Single by Toby Keith

from the album Clancy's Tavern
- Released: October 10, 2011
- Recorded: June 2011
- Genre: Country; comedy;
- Length: 3:43
- Label: Show Dog-Universal
- Songwriters: Brett Beavers; Jim Beavers; Brad Warren; Brett Warren;
- Producer: Toby Keith

Toby Keith singles chronology
| "Made in America" (2011) | "Red Solo Cup" (2011) | "Beers Ago" (2012) |

= Red Solo Cup =

"Red Solo Cup" is a song written by Brett Warren, Brad Warren, Brett Beavers, and Jim Beavers and recorded by American country music singer Toby Keith. The song was released on October 10, 2011, as the second single from Keith's 2011 album Clancy's Tavern. This is the only song on the album that Keith did not write or co-write. The song was featured in the Glee episode "Hold On to Sixteen". Insider ranked it as the second worst song of the 2010s and Keith himself called it "the stupidest song [he] ever heard in [his] life" but also "freakin' awesome."A remixed version by Johnny Mac appears on the deluxe edition of Keith's sixteenth studio album Hope on the Rocks, released the following year. It was Keith's biggest and final chart hit before his death in 2024.

==Content==
"Red Solo Cup" is about the Solo Cup Company's red style of plastic cups, and their common usage at parties, among other occasions. It is in the key of A major, with a primary chord pattern of A–Bm7–E–A on the verses, which are spoken-word. The final chorus modulates a whole step upward to B major.

==History==
Singer-songwriter duo the Warren Brothers (Brad and Brett Warren) co-wrote "Red Solo Cup" with Brett Beavers and his brother, Jim Beavers. The four of them decided to write something that would "make us all laugh and smile". According to Brett Warren, Jim did the majority of the writing. Keith told CMT that it was "the stupidest song that [he had] ever heard in [his] life" but also "freakin' awesome".

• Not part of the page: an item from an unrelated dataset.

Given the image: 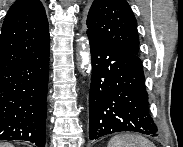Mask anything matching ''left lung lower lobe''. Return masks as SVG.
<instances>
[{"instance_id":"left-lung-lower-lobe-1","label":"left lung lower lobe","mask_w":183,"mask_h":147,"mask_svg":"<svg viewBox=\"0 0 183 147\" xmlns=\"http://www.w3.org/2000/svg\"><path fill=\"white\" fill-rule=\"evenodd\" d=\"M88 38L92 62L90 139L126 131L157 135L139 56L90 34Z\"/></svg>"}]
</instances>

All four writers sing backing vocals on the song. The Warren Brothers also perform acoustic guitar on it, while Jim plays bass guitar and Brett plays six-string banjo.

==Music video==
The music video includes cameos from Jeff Dunham (and his character Bubba J), Carrot Top, Ted Nugent, Sammy Hagar, Craig Ferguson (on set of his Late night talk show The Late Late Show alongside his Robot Skeleton sidekick Geoff Peterson, the latter of whose scene is omitted in the Holiday Version), Roger Clemens, Eric Church, Joe Nichols, Lance Burton, and Larry Bird among others.

It had acquired more than 600,000 views on YouTube before the album's release. The video surpassed 69 million views as of February 2023.

==Chart performance==

| Chart (2011–2012) | Peak position |
|---|---|
| Canada Country (Billboard) | 8 |
| Canada Hot 100 (Billboard) | 27 |
| US Hot Country Songs (Billboard) | 9 |
| US Billboard Hot 100 | 15 |

===Year-end charts===

| Chart (2012) | Position |
|---|---|
| Canada (Canadian Hot 100) | 89 |
| US Billboard Hot 100 | 82 |
| US Country Songs (Billboard) | 53 |

== Certifications ==

| Region | Certification | Certified units/sales |
| United States (RIAA) | 3× Platinum | 3,000,000^{‡} |
^{‡} Sales+streaming figures based on certification alone.

==Other versions and parodies==
- German singer and entertainer Stefan Raab made up his own version of the song and changed the location of the song and its lyrics to a pub in Cologne. The whole song is sung in the typical dialect of Cologne.
- American parody artist Cledus T. Judd released a parody of "Red Solo Cup" titled "Double D Cups" on his 2012 album Parodyziac!!.